RECORDS FOR THE EXERCISE:
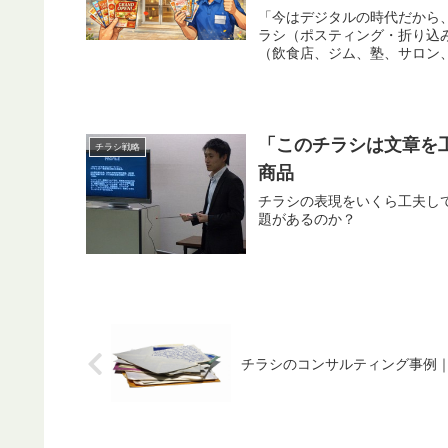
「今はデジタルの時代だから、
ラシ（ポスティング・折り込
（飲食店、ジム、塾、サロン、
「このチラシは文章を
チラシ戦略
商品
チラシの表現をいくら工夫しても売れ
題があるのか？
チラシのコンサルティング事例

WORK REQUIRED: Each line above must be repeated exactly in the answer, with pictures omitted.

FINAL ANSWER:
「今はデジタルの時代だから、
ラシ（ポスティング・折り込
（飲食店、ジム、塾、サロン、
「このチラシは文章を
チラシ戦略
商品
チラシの表現をいくら工夫しても売れ
題があるのか？
チラシのコンサルティング事例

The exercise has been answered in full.